As crianças pequenas preferem viver com as mães. Quem já viu um gato ou um boi amamentando suas crias? Ah! os humanos não são animais? São sim, vivem disputando, não buscam o entendimento.
Blueskay, eu sei que a justiça procura preservar o que for melhor para a criança, tanto que a maioria ficam com as mães, é a NATUREZA.
Juliana, eu não estou de lado nenhum aqui. As pessoas precisam parar, pensar e tentar resolver suas questões, antes de empurrar o problema para justiça, que está abarrotada de picuinhas.
Até onde sei, 90% das causas na justiça poderiam ser resolvidas sem ajuizar ação!
E a consulente está procurando aqui ajuda para o entendimento, para evitar disputas na justiça.
Mudem suas posturas, em vez de ameaçar com as leis, de confundir e desinformar, procurem incentivar a Conciliação, é caminho do Bom Senso.

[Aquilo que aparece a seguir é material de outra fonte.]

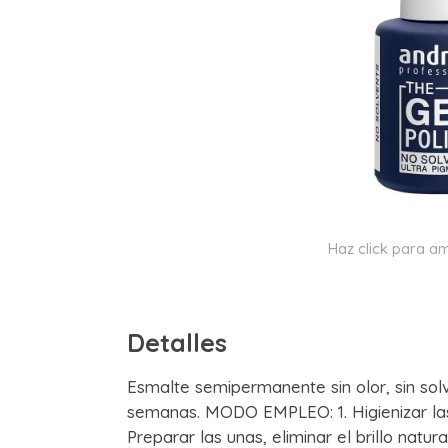
Haz click para am
Detalles
Esmalte semipermanente sin olor, sin sol
semanas. MODO EMPLEO: 1. Higienizar las
Preparar las unas, eliminar el brillo natur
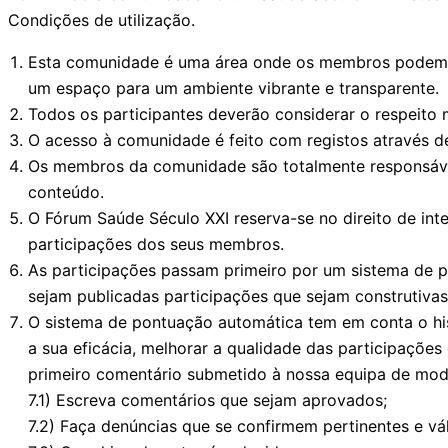
Condições de utilização.
Esta comunidade é uma área onde os membros podem pa
um espaço para um ambiente vibrante e transparente.
Todos os participantes deverão considerar o respeito 
O acesso à comunidade é feito com registos através 
Os membros da comunidade são totalmente responsávei
conteúdo.
O Fórum Saúde Século XXI reserva-se no direito de in
participações dos seus membros.
As participações passam primeiro por um sistema de p
sejam publicadas participações que sejam construtivas,
O sistema de pontuação automática tem em conta o hist
a sua eficácia, melhorar a qualidade das participaçõe
primeiro comentário submetido à nossa equipa de moder
7.1) Escreva comentários que sejam aprovados;
7.2) Faça denúncias que se confirmem pertinentes e vál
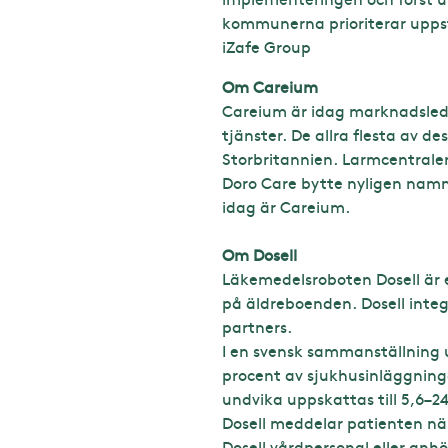
kommunerna prioriterar uppst
iZafe Group
Om Careium
Careium är idag marknadsleda
tjänster. De allra flesta av d
Storbritannien. Larmcentrale
Doro Care bytte nyligen namn
idag är Careium.
Om Dosell
Läkemedelsroboten Dosell är e
på äldreboenden. Dosell integr
partners.
I en svensk sammanställning u
procent av sjukhusinläggning
undvika uppskattas till 5,6–24
Dosell meddelar patienten nä
Dosell vårdpersonal eller anh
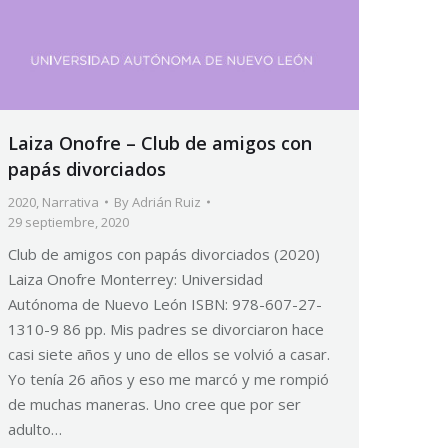
Laiza Onofre – Club de amigos con
papás divorciados
2020
,
Narrativa
By
Adrián Ruiz
29 septiembre, 2020
Club de amigos con papás divorciados (2020)
Laiza Onofre Monterrey: Universidad
Autónoma de Nuevo León ISBN: 978-607-27-
1310-9 86 pp. Mis padres se divorciaron hace
casi siete años y uno de ellos se volvió a casar.
Yo tenía 26 años y eso me marcó y me rompió
de muchas maneras. Uno cree que por ser
adulto…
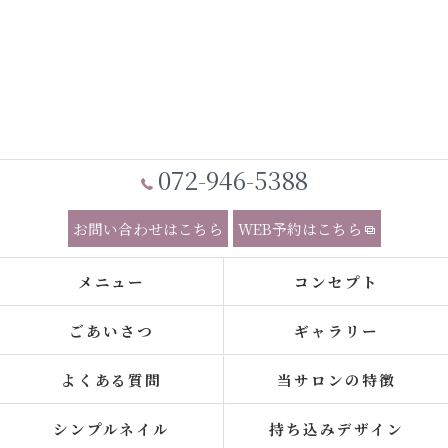
072-946-5388
お問い合わせはこちら
WEB予約はこちら
メニュー
コンセプト
ごあいさつ
ギャラリー
よくある質問
当サロンの特徴
シンプルネイル
持ち込みデザイン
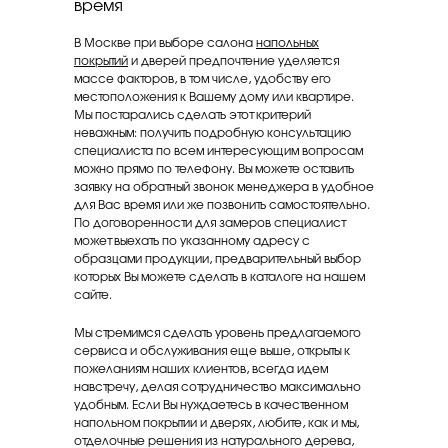
время
В Москве при выборе салона
напольных
покрытий
и дверей предпочтение уделяется
массе факторов, в том числе, удобству его
местоположения к Вашему дому или квартире.
Мы постарались сделать этот критерий
неважным: получить подробную консультацию
специалиста по всем интересующим вопросам
можно прямо по телефону. Вы можете оставить
заявку на обратный звонок менеджера в удобное
для Вас время или же позвонить самостоятельно.
По договоренности для замеров специалист
может выехать по указанному адресу с
образцами продукции, предварительный выбор
которых Вы можете сделать в каталоге на нашем
сайте.
Мы стремимся сделать уровень предлагаемого
сервиса и обслуживания еще выше, открыты к
пожеланиям наших клиентов, всегда идем
навстречу, делая сотрудничество максимально
удобным. Если Вы нуждаетесь в качественном
напольном покрытии и дверях, любите, как и мы,
отделочные решения из натурального дерева,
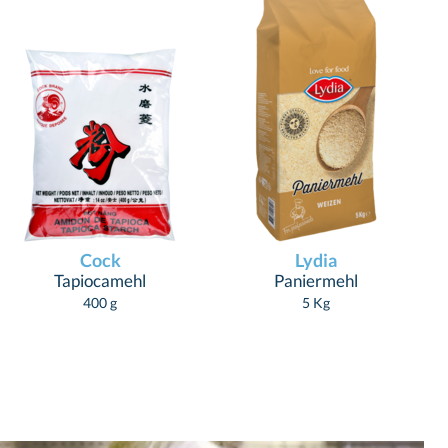
Cock
Lydia
Tapiocamehl
Paniermehl
400 g
5 Kg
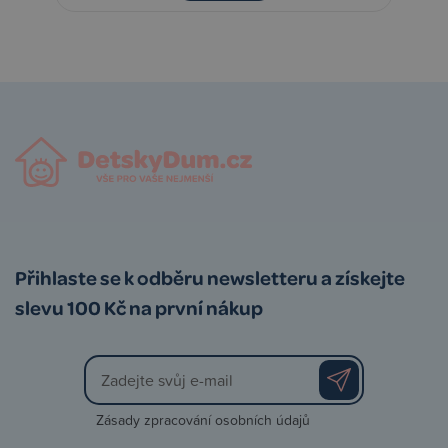
Přihlaste se k odběru newsletteru a získejte
slevu 100 Kč na první nákup
Zásady zpracování osobních údajů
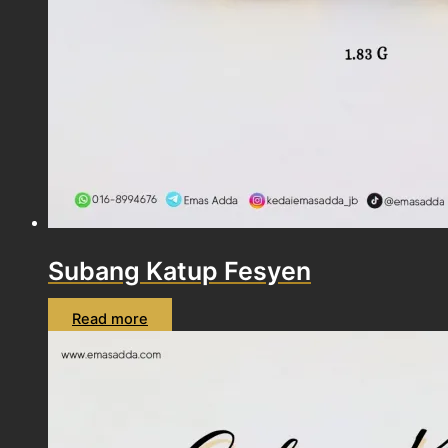
Subang Katup Fesyen
Read more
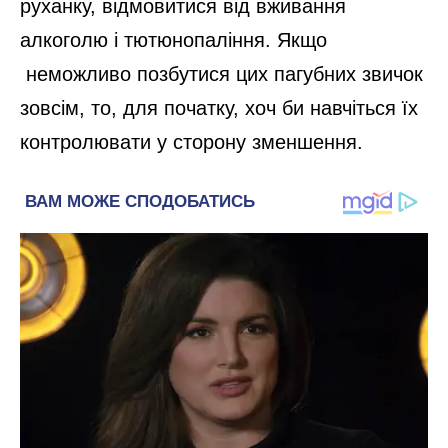
руханку, відмовитися від вживання
алкоголю і тютюнопаління. Якщо
неможливо позбутися цих пагубних звичок
зовсім, то, для початку, хоч би навчіться їх
контролювати у сторону зменшення.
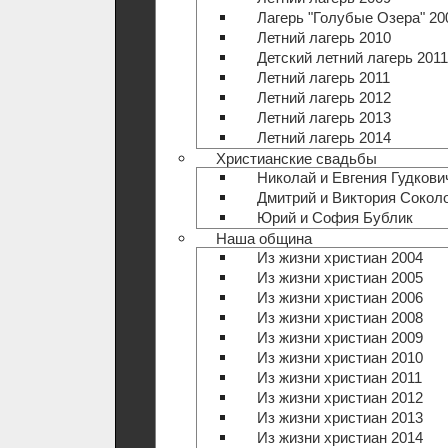
Лагерь "Голубые Озера" 20
Летний лагерь 2010
Детский летний лагерь 2011
Летний лагерь 2011
Летний лагерь 2012
Летний лагерь 2013
Летний лагерь 2014
Христианские свадьбы
Николай и Евгения Гудкови
Дмитрий и Виктория Сокол
Юрий и София Бублик
Наша община
Из жизни христиан 2004
Из жизни христиан 2005
Из жизни христиан 2006
Из жизни христиан 2008
Из жизни христиан 2009
Из жизни христиан 2010
Из жизни христиан 2011
Из жизни христиан 2012
Из жизни христиан 2013
Из жизни христиан 2014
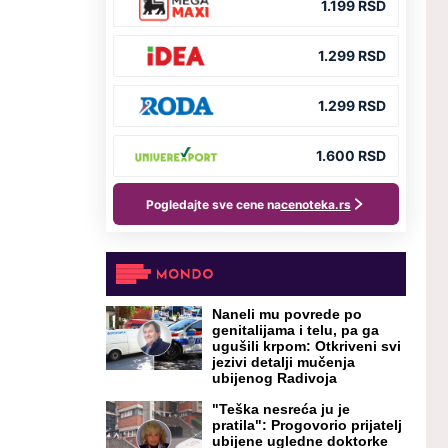
Naneli mu povrede po
genitalijama i telu, pa ga
ugušili krpom: Otkriveni svi
jezivi detalji mučenja
ubijenog Radivoja
"Teška nesreća ju je
pratila": Progovorio prijatelj
ubijene ugledne doktorke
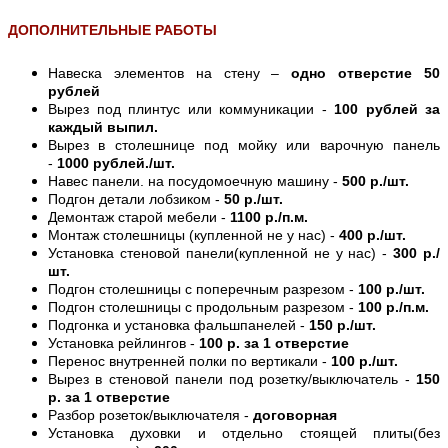
ДОПОЛНИТЕЛЬНЫЕ РАБОТЫ
Навеска элементов на стену –
одно отверстие 50
рублей
Вырез под плинтус или коммуникации -
100 рублей за
каждый выпил.
Вырез в столешнице под мойку или варочную панель
-
1000 рублей./шт.
Навес панели. на посудомоечную машину -
500 р./шт.
Подгон детали лобзиком -
50 р./шт.
Демонтаж старой мебели -
1100 р./п.м.
Монтаж столешницы (купленной не у нас) -
400 р./шт.
Установка стеновой панели(купленной не у нас) -
300 р./
шт.
Подгон столешницы с поперечным разрезом -
100 р./шт.
Подгон столешницы с продольным разрезом -
100 р./п.м.
Подгонка и установка фальшпанелей -
150 р./шт.
Установка рейлингов -
100 р. за 1 отверстие
Перенос внутренней полки по вертикали -
100 р./шт.
Вырез в стеновой панели под розетку/выключатель -
150
р. за 1 отверстие
Разбор розеток/выключателя -
договорная
Установка духовки и отдельно стоящей плиты(без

Eduardo Pizzetti, preconceito (pré-conceito) é achar que qualquer passo do pai cuidador, é Alienação Parental. Ideia pré concebida, para gerar discórdias e causas na justiça.
Paz e Bem para todos.
Eduardo, qual sua formação?! Não gosto do termo "virar os olhinhos" ou de que "eu precisei de um macho". Eu era casada e decidi me separar por falhas dele como marido!! Eu gostaria muito dessa convivência direta da minha filha com ele mas se estou aqui agora foi por culpa dele pois praticamente me obrigou a me afastar quando em vez de ser meu amigo optou por me humilhar, muitas vezes até que não suportei! Não sou obrigada a permanecer onde não me sinto bem, e comuniquei a ele antes de tudo que iria me mudar caso ele não melhorasse, mas.. A minha filha veio cmg pq tenho certeza absoluta que do meu lado é melhor pra ela! Mesmo assim, falo no pai dela todos os dias, sempre de bem, esquecendo todo o mal que ele me causou, pois não sou como muitas que conheço que fazem até os filhos odiarem o pai, coisa que geralmente não tem volta. Quero que minha filha o ame e seja amada por ele mas se formos pra justiça não abrirei mão fácil assim! Talvez vc seja pai e esteja se colocando no lugar dele, mas eu sou MÃE!! Sem mais!!